■ **THE DATA**:

· · · · · · ·

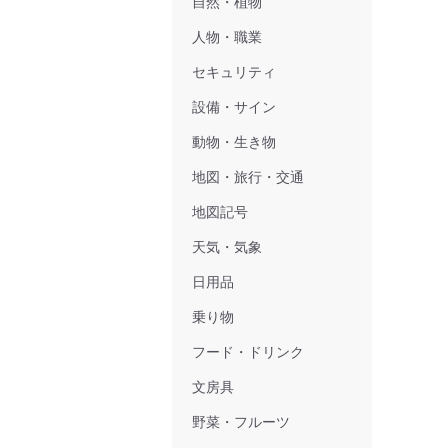
自然・植物
人物・職業
セキュリティ
設備・サイン
動物・生き物
地図・旅行・交通
地図記号
天気・気象
日用品
乗り物
フード・ドリンク
文房具
野菜・フルーツ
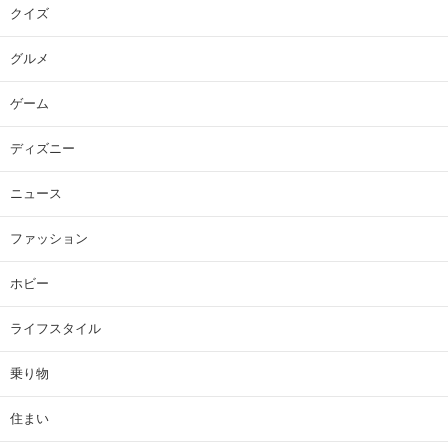
クイズ
グルメ
ゲーム
ディズニー
ニュース
ファッション
ホビー
ライフスタイル
乗り物
住まい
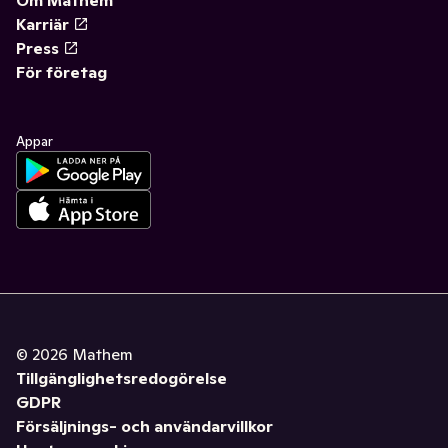
Om Mathem
Karriär
Press
För företag
Appar
©
2026
Mathem
Tillgänglighetsredogörelse
GDPR
Försäljnings- och användarvillkor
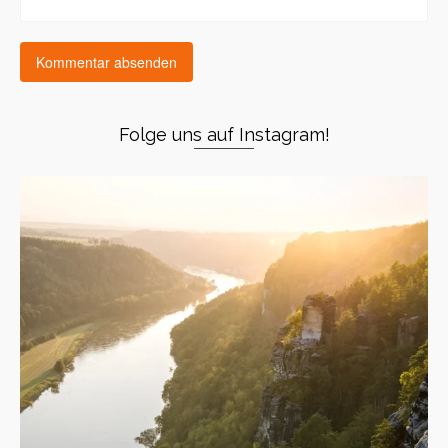
Folge uns auf Instagram!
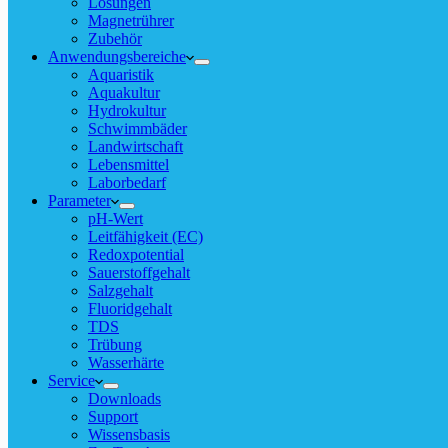
Lösungen
Magnetrührer
Zubehör
Anwendungsbereiche
Aquaristik
Aquakultur
Hydrokultur
Schwimmbäder
Landwirtschaft
Lebensmittel
Laborbedarf
Parameter
pH-Wert
Leitfähigkeit (EC)
Redoxpotential
Sauerstoffgehalt
Salzgehalt
Fluoridgehalt
TDS
Trübung
Wasserhärte
Service
Downloads
Support
Wissensbasis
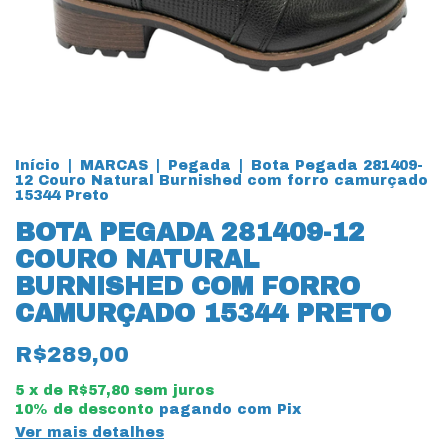
Início
|
MARCAS
|
Pegada
|
Bota Pegada 281409-
12 Couro Natural Burnished com forro camurçado
15344 Preto
BOTA PEGADA 281409-12
COURO NATURAL
BURNISHED COM FORRO
CAMURÇADO 15344 PRETO
R$289,00
5
x de
R$57,80
sem juros
10% de desconto
pagando com Pix
Ver mais detalhes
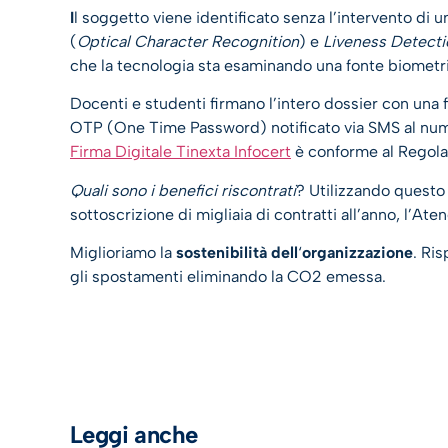
I
l soggetto viene identificato senza l’intervento d
(
Optical Character Recognition
) e
Liveness Detecti
che la tecnologia sta esaminando una fonte biometri
Docenti e studenti firmano l’intero dossier con una 
OTP (One Time Password) notificato via SMS al numero
Firma Digitale Tinexta Infocert
è conforme al Regolam
Quali sono i benefici riscontrati
? Utilizzando questo 
sottoscrizione di migliaia di contratti all’anno, l’At
Miglioriamo la
sostenibilità dell
‘
organizzazione
. Ri
gli spostamenti eliminando la CO2 emessa.
Leggi anche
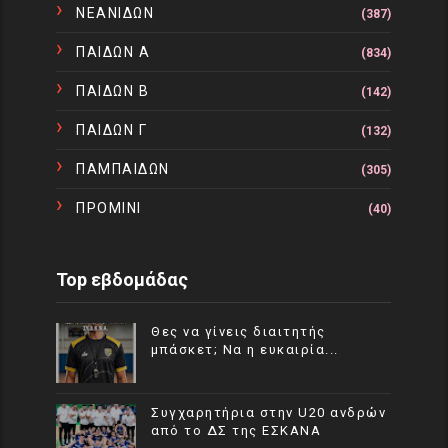
ΝΕΑΝΙΔΩΝ
(387)
ΠΑΙΔΩΝ Α
(834)
ΠΑΙΔΩΝ Β
(142)
ΠΑΙΔΩΝ Γ
(132)
ΠΑΜΠΑΙΔΩΝ
(305)
ΠΡΟΜΙΝΙ
(40)
Top εβδομάδας
Θες να γίνεις διαιτητής
μπάσκετ; Να η ευκαιρία...
Συγχαρητήρια στην U20 ανδρών
από το ΔΣ της ΕΣΚΑΝΑ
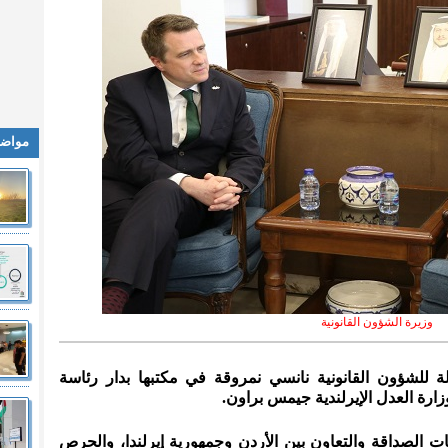
مواضي
وزيرة الشؤون القانونية
لة للشؤون القانونية نانسي نمروقة في مكتبها بدار رئاسة
 وزارة العدل الإيرلندية جيمس براون.
 الصداقة والتعاون بين الأردن وجمهورية إيرلندا، والحرص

· · · · · · ·

■ **WORK REQUEST**:
Which lines of the listing contain the word "القانونية"? Copy each of them.

■ **EXERCISE OUTPUT**:
وزيرة الشؤون القانونية
لة للشؤون القانونية نانسي نمروقة في مكتبها بدار رئاسة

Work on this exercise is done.